FG considers pay raise for political office holders

The Revenue Mobilisation Allocation and Fiscal Commission (RMAFC) has signaled its intention to revise the salaries of Nigeria’s political office holders, arguing that the present pay structure is insufficient, outdated, and fails to reflect their growing responsibilities amid current economic realities.
This was stated during a press briefing in Abuja on Monday.

During a press conference in Abuja on Monday, RMAFC Chairman, Mohammed Shehu, revealed that President Bola Tinubu currently earns ₦1.5 million per month, while ministers receive less than ₦1 million, salaries that have remained the same since 2008.
Shehu said …
“You are paying the President of the Federal Republic of Nigeria N1.5m a month, with a population of over 200 million people. Everybody believes that it is a joke.”
He added …
“You cannot pay a minister less than N1m per month since 2008 and expect him to put in his best without necessarily being involved in some other things. You pay either a CBN governor or the DG ten times more than you pay the President. That is just not right. Or you pay him [the head of an agency] twenty times higher than the Attorney-General of the Federation. That is absolutely not right.”
However, the Nigeria Labour Congress (NLC) rejected the RMAFC’s proposal to increase the salaries of political office holders, arguing that such a move overlooks the country’s deepening inequality and the numerous hidden allowances that already boost government officials’ earnings.
At the Abuja press briefing, the RMAFC chairman clarified that the commission does not determine the minimum wage for civil servants or other public sector employees, but is constitutionally empowered to set the remuneration for political, judicial, and legislative office holders.
He said …
“We are strictly restricted to political office holders, governors, senators, legislators, ministers, DGs, and other people.”
Shehu further emphasized that, despite widespread public opposition to salary increases for politicians, it was necessary to ensure that their remuneration remained realistic and commensurate with the weight of their responsibilities.
“It’s about time that people like you and others should support the commission to come up with reasonable living salaries for ministers, DGs, and the President,” he explained.
Shehu also revealed that the RMAFC had initiated a long-overdue review of Nigeria’s vertical revenue-sharing formula, which dictates how federally generated revenues are distributed among the federal, state, and local governments.

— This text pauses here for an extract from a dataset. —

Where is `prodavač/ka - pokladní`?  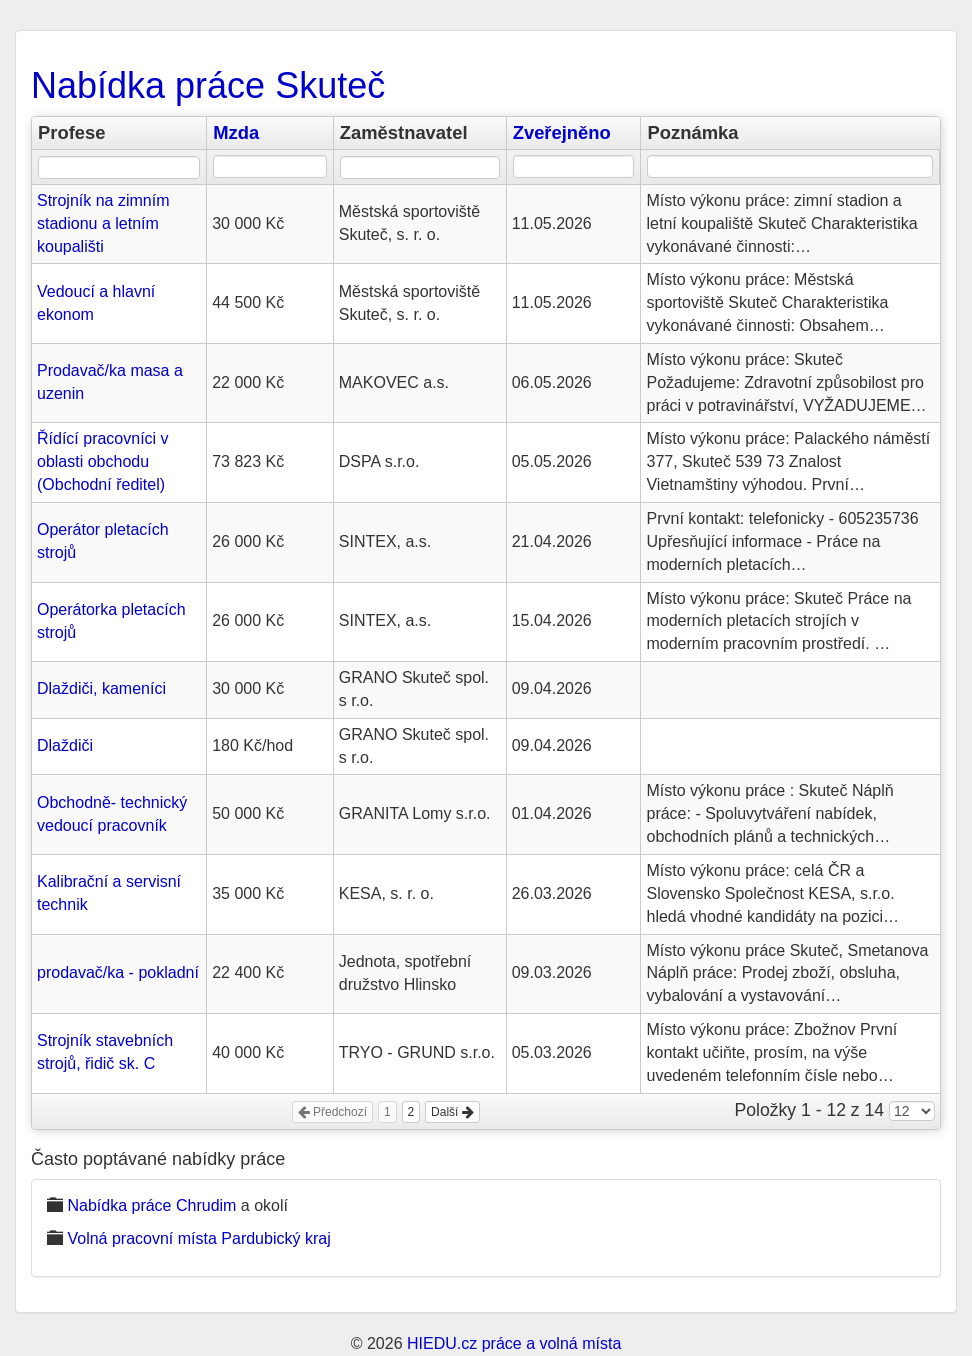 prodavač/ka - pokladní is located at coordinates (118, 972).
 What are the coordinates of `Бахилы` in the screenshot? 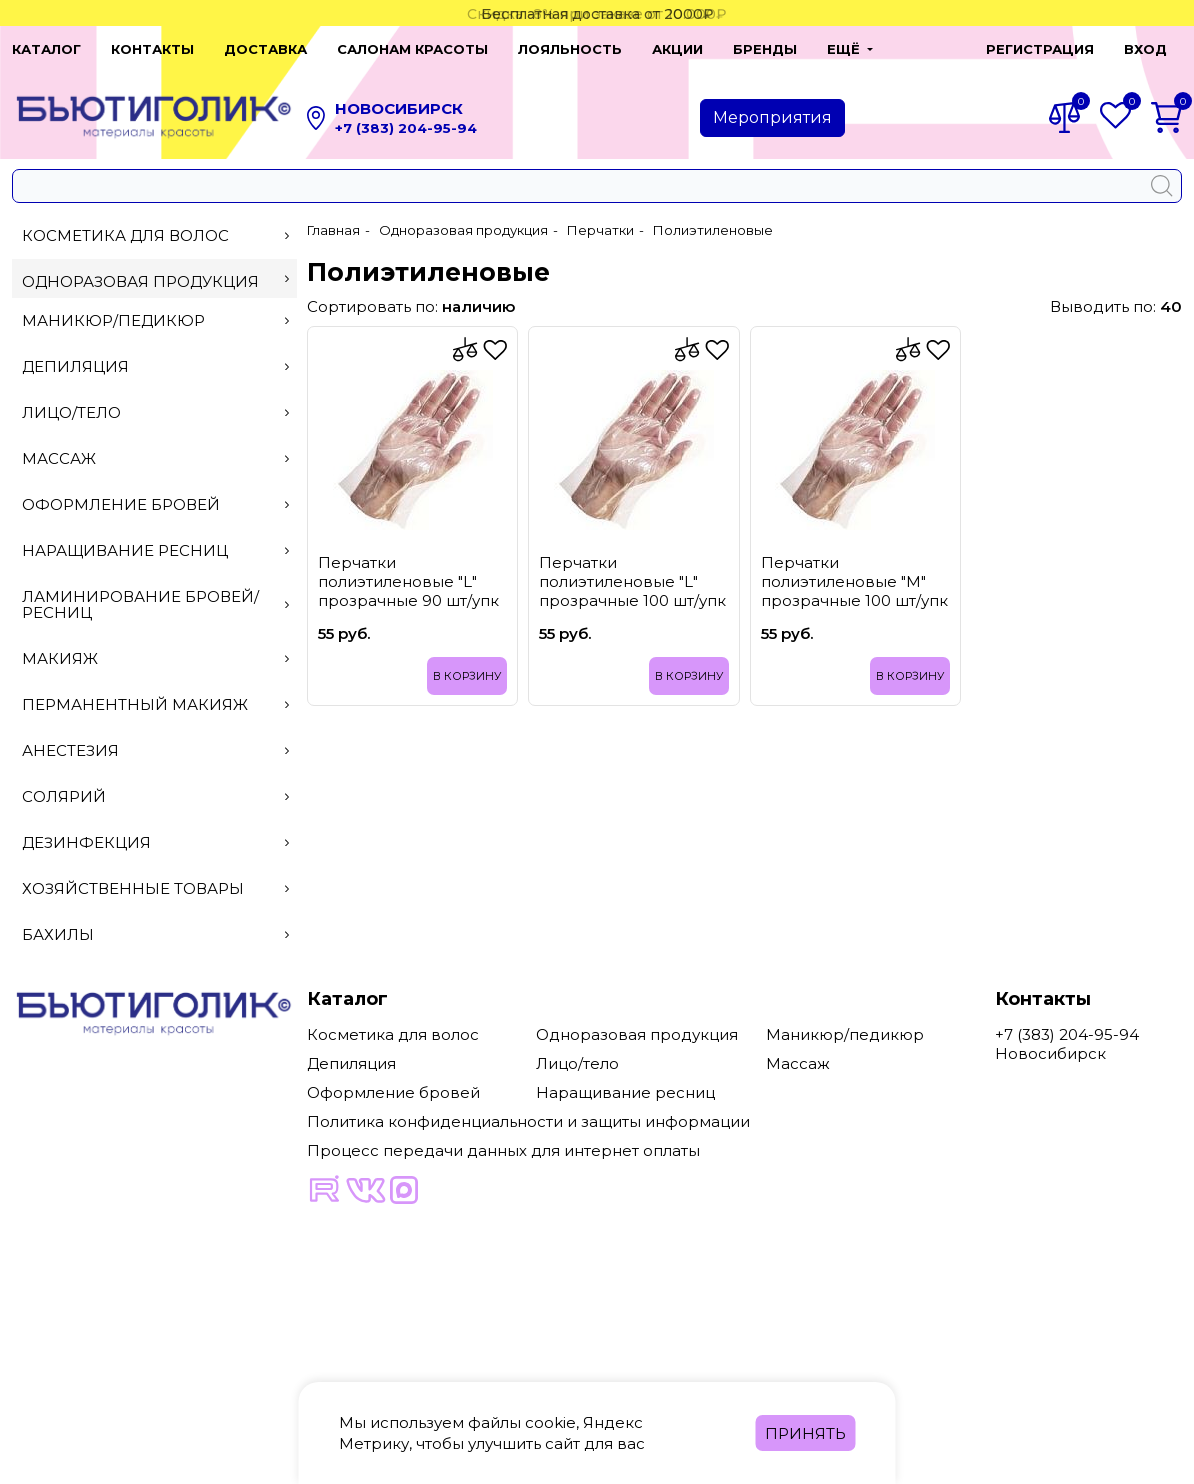 It's located at (155, 934).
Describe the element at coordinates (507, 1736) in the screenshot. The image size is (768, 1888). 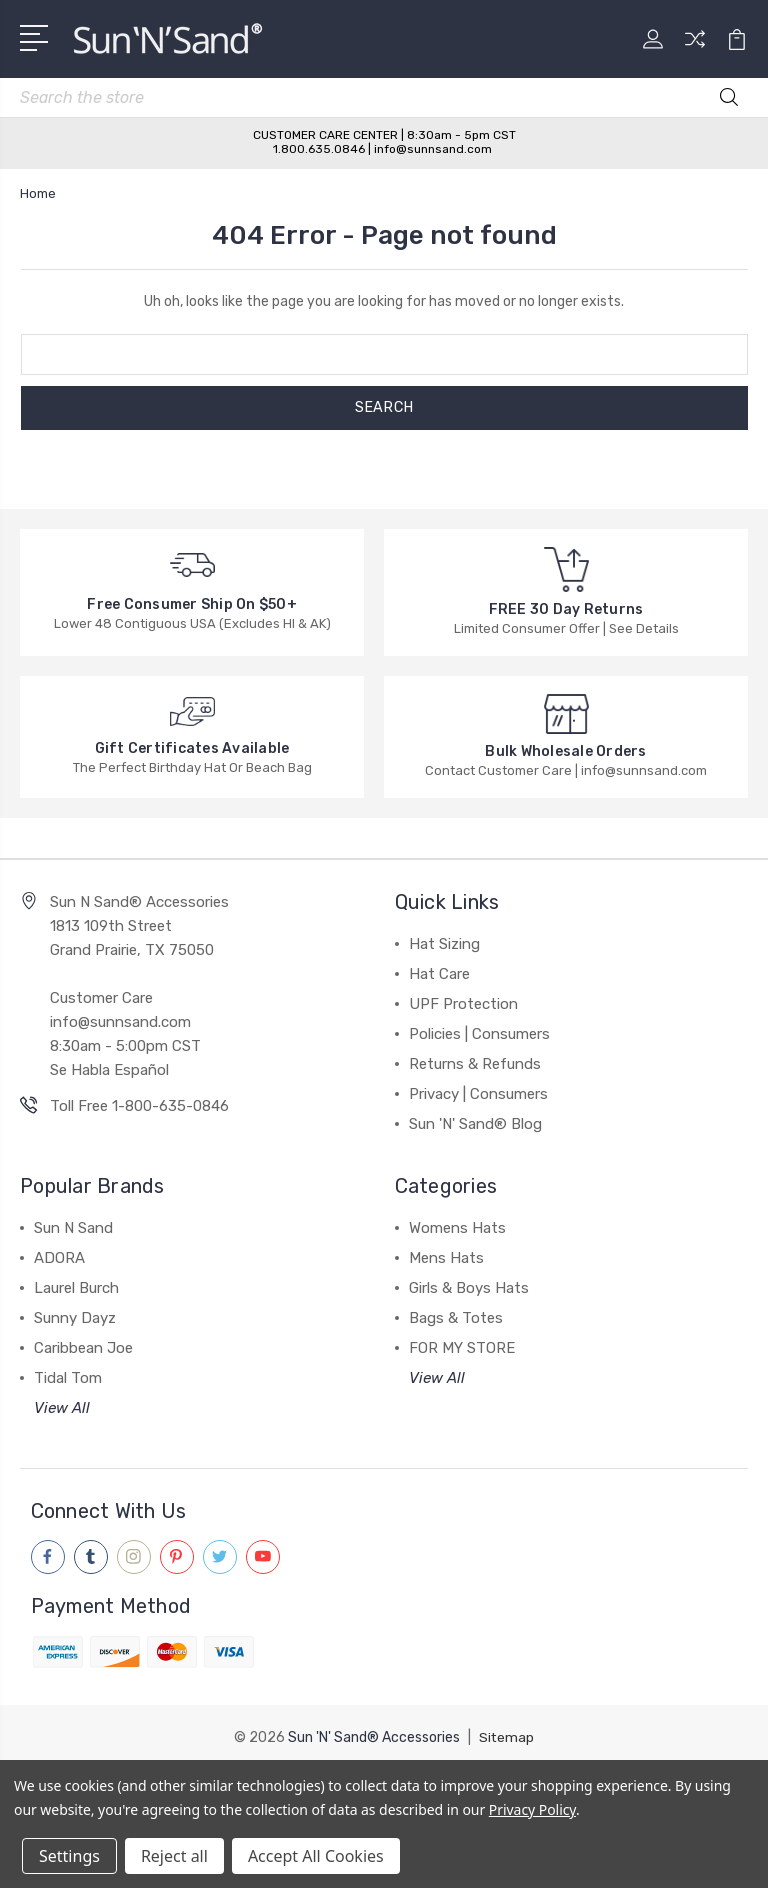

The existing arrangement, unchanged since 1992, allocates 52.68 per cent to the Federal Government, 26.72 per cent to the states, and 20.60 per cent to local governments.
In addition, 4.18 per cent is set aside for special funds: 1 per cent each for the Federal Capital Territory and the ecological fund, 1.68 per cent for the natural resources development fund, and 0.5 per cent for stabilisation.
“In line with this constitutional responsibility and in response to the evolving socio-economic, political and fiscal realities of our nation, the Commission has resolved to initiate the process of reviewing the revenue allocation formula to reflect emerging socio-economic realities,” Shehu told reporters.
He explained that recent constitutional amendments had increased the fiscal responsibilities of state governments.
“The situation has made it essential to re-evaluate the structure of fiscal federalism in order to foster economic growth in individual states, enabling them to become independent from the central government and ensuring equity, responsiveness, and sustainability,” he said.
Shehu noted that earlier attempts to revise the formula had failed. He pointed out that in 2022, under former Chairman Elias Mbam, the Commission submitted a report recommending 45.17 per cent for the Federal Government, 29.79 per cent for states, and 21.04 per cent for local governments.
However, the Muhammadu Buhari administration did not implement the recommendation. The revenue-sharing formula, which has been a contentious issue in Nigeria since before independence in 1960, defines the allocation of federally generated resources among the different tiers of government.
It also outlines the share of resources that must remain in the territories where they are generated, as well as the portion allocated to government agencies responsible for collecting revenues on behalf of the federation.
The existing revenue-sharing formula was introduced during the administration of former President Olusegun Obasanjo. Since then, there have been persistent calls and efforts to revise it to achieve a fairer distribution of national revenue.
In 2013, RMAFC conducted a nationwide consultation across the 36 states, engaging with key stakeholders in preparation for a review of the formula.
Findings revealed that political considerations, coupled with the implications of the Federal Government potentially losing its dominant share of the federation account, have been the main reasons for the prolonged delay in implementing a new revenue formula.